Parsing Multiline Logs

Overview

By default when you use the filelog receiver each newline in the log line creates a new log line.

This doc goes through different ways to solve this problem where you can parse/recombine multiline logs.

Sample Multiline Logs

Here is an example of multiline logs

2024-20-06 18:58:05,898 ERROR:Exception on main handler
Traceback (most recent call last):
File "python-logger.py", line 9, in make_log
  return area[10]
IndexError: string index out of range
2024-20-06 18:58:05,898 DEBUG:Query Started

In the above example there there are two log lines spread over multiple line, but since by default each newline is treated as end of log line, multiple log lines will be created as seen in the image below.

Multiline logs broken

Multiline logs as multiple individual log lines

There are two ways you can combine these logs

  1. Parse the logs lines as multiline at the receiver itself.
  2. Recombine the multiline logs later at processor level

Parse Multiline Logs at Receiver

Since we are using the filelog receiver. It has a multiline configuration option.

In order to parse these type of logs we will have to identify a start or end pattern.

Let's understand with example

2024-20-06 18:58:05,898 ERROR:Exception on main handler
Traceback (most recent call last):
File "python-logger.py", line 9, in make_log
  return area[10]
IndexError: string index out of range
2024-20-06 18:58:05,898 DEBUG:Query Started

For the above log lines we can see that the new log line starts with Date, so our line_start_pattern will be

line_start_pattern: ^\d{4}-\d{2}-\d{2}

Once you have your line_start_pattern or line_end_pattern this is how you configuration of filelog receiver will look like

receivers:
  filelog:
    include:
    - /var/log/example/multiline.log
    multiline:
      line_start_pattern: ^\d{4}-\d{2}-\d{2}

Once it is deployed correctly this is how your log lines will look

Multiline logs fixed

Multiline logs as a single individual log line

Use Recombine Operator to Combine Multiline Logs

In case the above configuration is not feasible for you, you can use the recombine operator to join back the multiline logs.
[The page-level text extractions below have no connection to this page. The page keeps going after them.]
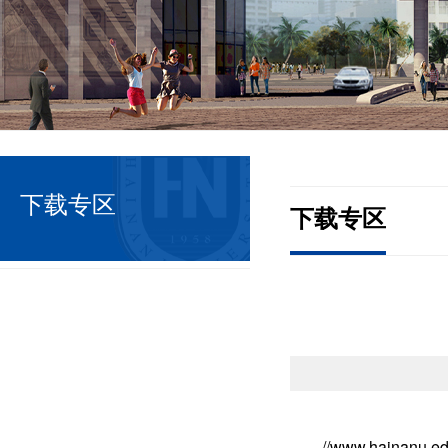
下载专区
下载专区
//www.hainanu.ed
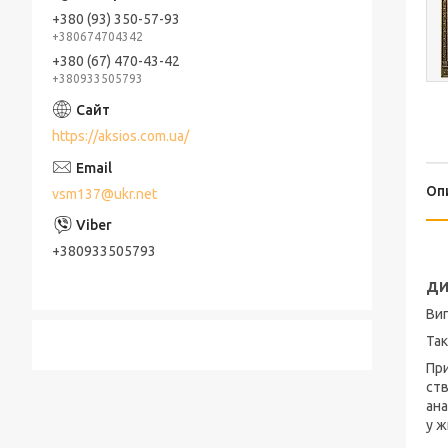
+380 (93) 350-57-93
+380674704342
+380 (67) 470-43-42
+380933505793
https://aksios.com.ua/
Оп
vsm137@ukr.net
+380933505793
ДИ
Виг
Так
При
ств
ан
у ж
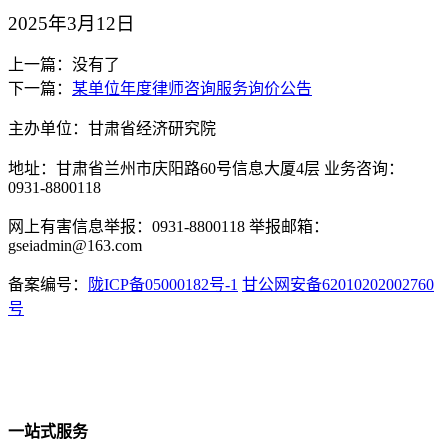
202
5
年
3
月
12
日
上一篇：没有了
下一篇：
某单位年度律师咨询服务询价公告
主办单位：甘肃省经济研究院
地址：甘肃省兰州市庆阳路60号信息大厦4层 业务咨询：
0931-8800118
网上有害信息举报：0931-8800118 举报邮箱：
gseiadmin@163.com
备案编号：
陇ICP备05000182号-1
甘公网安备62010202002760
号
一站式服务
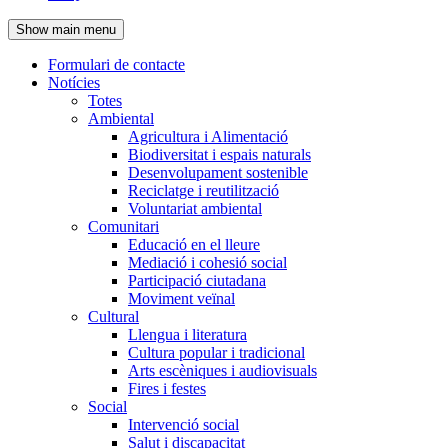
de
Show main menu
l'encapçalament
Formulari de contacte
Notícies
Navegació
Totes
principal
Ambiental
Agricultura i Alimentació
Biodiversitat i espais naturals
Desenvolupament sostenible
Reciclatge i reutilització
Voluntariat ambiental
Comunitari
Educació en el lleure
Mediació i cohesió social
Participació ciutadana
Moviment veïnal
Cultural
Llengua i literatura
Cultura popular i tradicional
Arts escèniques i audiovisuals
Fires i festes
Social
Intervenció social
Salut i discapacitat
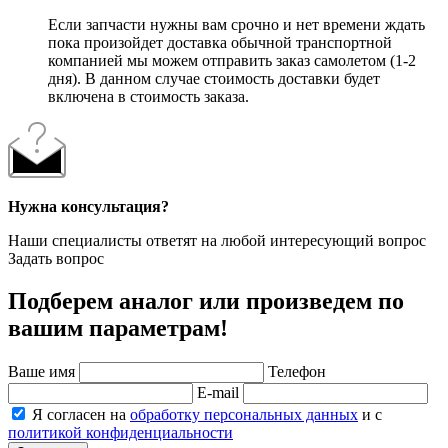
Если запчасти нужны вам срочно и нет времени ждать
пока произойдет доставка обычной транспортной
компанией мы можем отправить заказ самолетом (1-2
дня). В данном случае стоимость доставки будет
включена в стоимость заказа.
Нужна консультация?
Наши специалисты ответят на любой интересующий вопрос
Задать вопрос
Подберем аналог или произведем по
вашим параметрам!
Ваше имя
Телефон
E-mail
Я согласен на
обработку персональных данных
и с
политикой конфиденциальности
Let's take the same example again

2024-20-06 18:58:05,898 ERROR:Exception on main handler
Traceback (most recent call last):
File "python-logger.py", line 9, in make_log
  return area[10]
IndexError: string index out of range
2024-20-06 18:58:05,898 DEBUG:Query Started

Here we know that log lines is splitted into multiple individual log lines by default

Multiline logs broken

Multiline logs as multiple individual log lines

Since we know the start pattern of the new log line, here is how we will recombine it

processors:
  logstransform/multiline:
    operators:
      - type: recombine
        combine_field: body
        is_first_entry: body matches "^\\d{4}-\\d{2}-\\d{2}"
        source_identifier: attributes["log.file.path"]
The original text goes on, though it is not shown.